In diesem Buch zeige ich die Wege auf, die ich selbst ging, um die Kontrolle im Schuss zurückzugewinnen. Kontrollverlust ist frustran. Heute schieße ich wieder sehr gerne, weil ich Kontrolle im Schuss habe. Es geht mir darum, auch anderen Schützen dieses Gefühl zurückzugeben.
Viele Leute haben mich in meiner technischen und mentalen Entwicklung unterstützt. Indem sie mich ermuntert haben oder einfach akzeptieren, dass meine Schießergebnisse eine Zeitlang weniger gut waren. Diese Leute haben mich nicht auf Grund meiner Ergebnisse bewertet, sondern haben mich unterstützt und mir weitergeholfen. Das war eine sehr gute Erfahrung.

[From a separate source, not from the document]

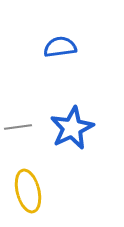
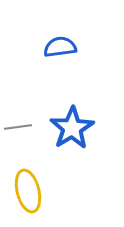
blue star: rotated 6 degrees counterclockwise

Ein großes Dankeschön geht an David Hauge, den Coach der 3D Nationalmannschaft. Dank auch an Hjötur Gislason und natürlich auch an meine wunderbare Bogensport-Freundin Evgeniia Schushikova aus der russischen 3D Nationalmannschaft, die hier auch die Rolle des Fotomodells übernommen hat. Ein riesiges Dankeschön nicht zuletzt an die Brüder Siim und Madis Talmar aus Estland von Falco.ee, meinem Sponsor für Bogen und Ausrüstung.
Auch möchte ich mich bei meinen Kameraden und Trainern meines Bogensportvereins Lyngby Bueskyttelaug für ihre Mitarbeit und ihr Interesse bedanken, wenn ich neue und manchmal seltsam anmutende Ideen mit ins Training gebracht habe. Dennis Bager – einer der besten dänischen Recurveschützen – und der traditionelle Bogenjäger Peter Juulsgaard haben das Manuskript dieses Buches gegengelesen und waren mir damit eine große Unterstützung. ch stehe in der Schuld dieser und vieler anderer Menschen.
In diesem Buch geht es um das Phänomen der Scheibenpanik oder Schussreflex, wie ich es nenne. Davon sind leider viele Schütz*innen betroffen. Mit diesem Thema habe ich mich auseinandergesetzt, habe die Literatur dazu studiert und geprüft und ich habe mich mit Schützen unterhalten, die unter Scheibenpanik litten.
Ich schildere meine eigenen Erfahrungen mit Scheibenpanik und stelle das TAB System (Target Anchor Back System) vor. Mit diesem System arbeite ich, wenn Bogenschütz*innen mit Scheibenpanik zu mir kommen. Später erkläre ich, warum ich diesem Phänomen einen anderen, neuen Namen gegeben habe.
Mit dem TAB-System habe ich das Rad nicht neu erfunden. Es handelt sich um eine einfache Methode zur Dekodierung des Schussreflexes und beinhaltet eine Visualisierung. Ich teile den Schuss in Zeitintervalle anstatt in Bewegungsabschnitte ein.
Da Bogenschütz*innen nun mal unterschiedlich sind und auch unterschiedlich lernen, war es mir wichtig, dass sich das System in unterschiedliche Trainingsmethoden integrieren lässt. Dadurch kannst du so trainieren wie du willst und wie es zu dir und deinem Schießen passt.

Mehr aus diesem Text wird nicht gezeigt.